One solution to this problem is to use a compacted trie. To complete a prefix p, successive characters in p can be matched along the corresponding path of edges descending from the root, terminating when p is fully exhausted, arriving upon the locus node. The locus node is the highest node with p as a prefix and it contains all completions to p in its subtree. To enumerate the top-k highest-scored completions to p, a (depth-first) traversal over this entire subtree must be performed, and an online partial sort of the top-k elements must be performed. I.e. during the depth-first search, the top-k highest-scored completions found at each point can be stored in a min-heap constrained to size k. This algorithm takes a time in O(N + n log k), where n is the number of completions to p (i.e. the number of scores to insert into the min-heap) and N is the total length of the n completions (i.e. the upper bound on the number of nodes to traverse).

Example Traversal

For example, if the given prefix p to complete is “li”, then the edge containing “l” from the root is followed, and then the edge containing “i” is followed. Under the locus node representing “li” is all completions to “li”.

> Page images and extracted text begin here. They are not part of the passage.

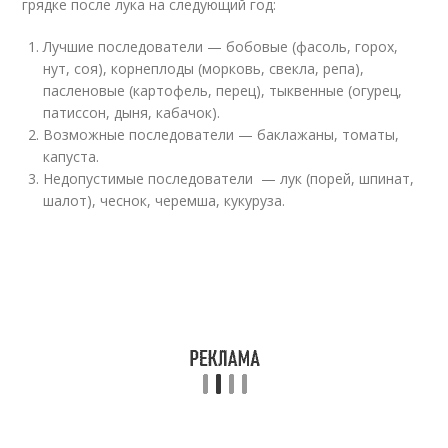
грядке после лука на следующий год:
Лучшие последователи — бобовые (фасоль, горох,
нут, соя), корнеплоды (морковь, свекла, репа),
пасленовые (картофель, перец), тыквенные (огурец,
патиссон, дыня, кабачок).
Возможные последователи — баклажаны, томаты,
капуста.
Недопустимые последователи — лук (порей, шпинат,
шалот), чеснок, черемша, кукуруза.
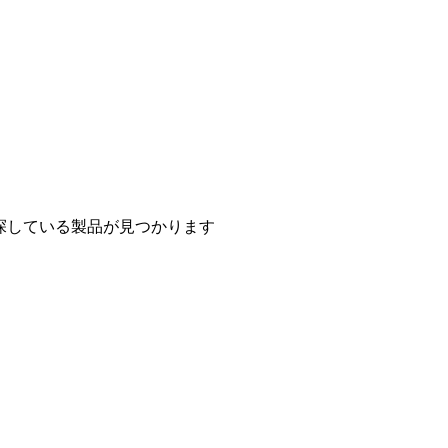
探している製品が見つかります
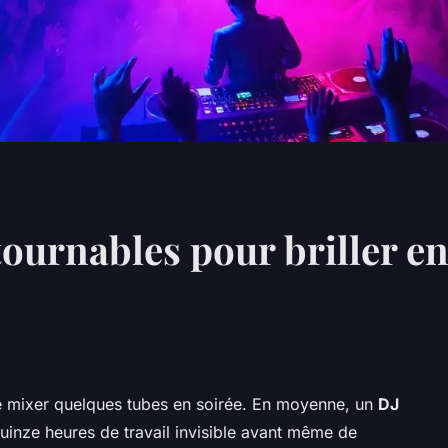
ournables pour briller en
ue mixer quelques tubes en soirée. En moyenne, un
DJ
uinze heures de travail invisible avant même de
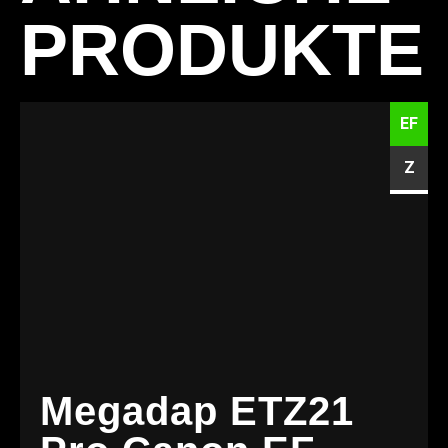
PRODUKTE
EF
Z
Megadap ETZ21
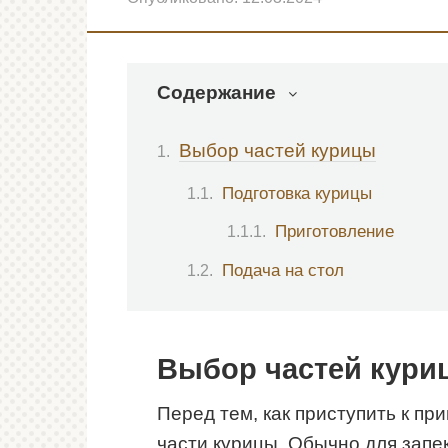
Содержание
Выбор частей курицы
Подготовка курицы
Приготовление
Подача на стол
Выбор частей кури
Перед тем, как приступить к п
части курицы. Обычно для запе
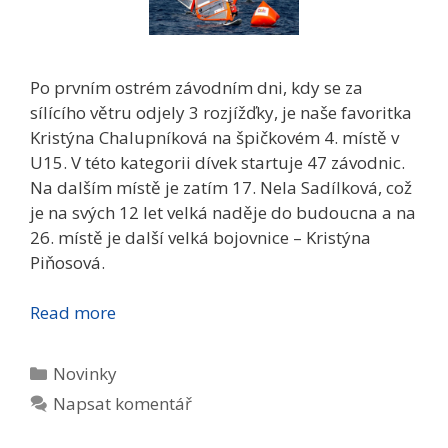
Po prvním ostrém závodním dni, kdy se za
sílícího větru odjely 3 rozjížďky, je naše favoritka
Kristýna Chalupníková na špičkovém 4. místě v
U15. V této kategorii dívek startuje 47 závodnic.
Na dalším místě je zatím 17. Nela Sadílková, což
je na svých 12 let velká naděje do budoucna a na
26. místě je další velká bojovnice – Kristýna
Piňosová.
Read more
Rubriky
Novinky
Napsat komentář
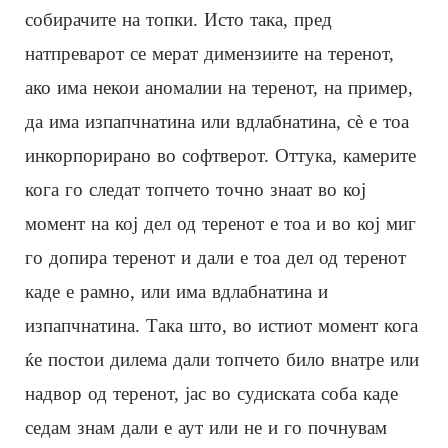
собирачите на топки. Исто така, пред
натпреварот се мерат димензиите на теренот,
ако има некои аномалии на теренот, на пример,
да има изпапчнатина или вдлабнатина, сè е тоа
инкорпорирано во софтверот. Оттука, камерите
кога го следат топчето точно знаат во кој
момент на кој дел од теренот е тоа и во кој миг
го допира теренот и дали е тоа дел од теренот
каде е рамно, или има вдлабнатина и
изпапчнатина. Така што, во истиот момент кога
ќе постои дилема дали топчето било внатре или
надвор од теренот, јас во судиската соба каде
седам знам дали е аут или не и го почнувам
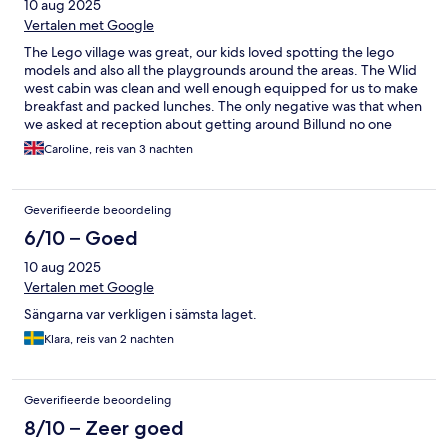
10 aug 2025
Vertalen met Google
The Lego village was great, our kids loved spotting the lego
models and also all the playgrounds around the areas. The Wlid
west cabin was clean and well enough equipped for us to make
breakfast and packed lunches. The only negative was that when
we asked at reception about getting around Billund no one
mentioned the free shuttle bus, we only found out about it on
Caroline, reis van 3 nachten
our last day.
Geverifieerde beoordeling
6/10 – Goed
10 aug 2025
Vertalen met Google
Sängarna var verkligen i sämsta laget.
Klara, reis van 2 nachten
Geverifieerde beoordeling
8/10 – Zeer goed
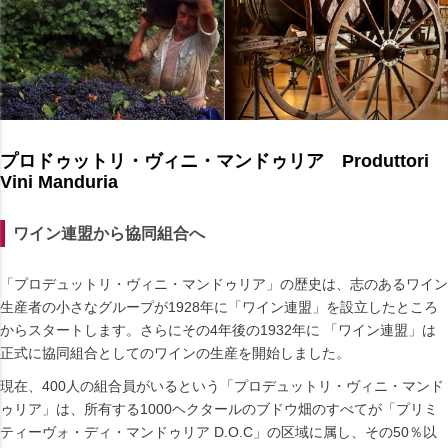
プロドゥットリ・ヴィニ・マンドゥリア Produttori
Vini Manduria
ワイン連盟から協同組合へ
「プロデュットリ・ヴィニ・マンドゥリア」の歴史は、志のあるワイン
生産者の小さなグループが1928年に「ワイン連盟」を設立したところ
からスタートします。さらにその4年後の1932年に 「ワイン連盟」は
正式に協同組合としてのワインの生産を開始しました。
現在、400人の組合員がいるという「プロデュットリ・ヴィニ・マンド
ゥリア」は、所有する1000ヘクタールのブドウ畑のすべてが「プリミ
ティーヴォ・ディ・マンドゥリア D.O.C」の区域に属し、その50％以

In the diagram above, the edges representing “lis”, “lin”, “lit”, and “lif” extend from “li”, and each of those subtrees must be traversed in their entirety and each score must be considered as a candidate for the list of the top-k scored completions. Note that this diagram is merely an abbreviated slice of the dataset containing the word frequencies of every word on Wikipedia, which contains over six million terms and thus this algorithm would be incredibly slow.

The Completion Trie

To improve top-k enumeration time, internal nodes in the trie can be given a score equal to the maximum score in its subtree. The top-k search algorithm then becomes a variation of the A* search algorithm with the scores serving as an exact heuristic function (Hsu & Ottaviano, 2013).

The algorithm proceeds as follows: The path to the first completion is found by following the first child on each layer with a score equal to the score in the locus node. All other children are added to a bounded DEPQ constrained to size k - 1 (which discards the minimum element when an insertion would make its size exceed k). When a completion is found, k is decremented and the highest-scored node in the DEPQ is extracted and the same process is repeated until k completions are found or the DEPQ becomes empty.

Top-`k` Search Example

completions = {}
DEPQ = { (f, 50468), (i, 62504), (t, 66985), (o, 98750), (l, 101139) }
k = 5

To illustrate, this example will find the top-5 completions to the empty string (p = “”, k = 5). The locus node is the root, which has a score of 1220297, representing the maximum score in the trie. All children of the root are added to the DEPQ constrained to size 4, except the node representing “w”, because it has the same score as the locus node. (f, 50468) has a score lower than the 4th highest score found thus far, and therefore it is discarded from the DEPQ.

Note: You can mouse-over any node to see its string:score. You can also click and drag the screen around and scroll to zoom.

Traversing downwards

completions = {}
DEPQ = { (w$, 8393), (we, 17837), (wo, 30978), (i, 62504), (t, 66985), (o, 98750), (l, 101139) }
k = 5

Next, the process is repeated for the children of the node representing “w”. The node representing “wi” will be followed next, because it too has a score of 1220297. The other nodes are added to the DEPQ, but because they all have scores lower than the lowest in the DEPQ they are all discarded. Specifically, (w$, 8393), (we, 17837), (wo, 30978) all have scores lower than (i, 62504).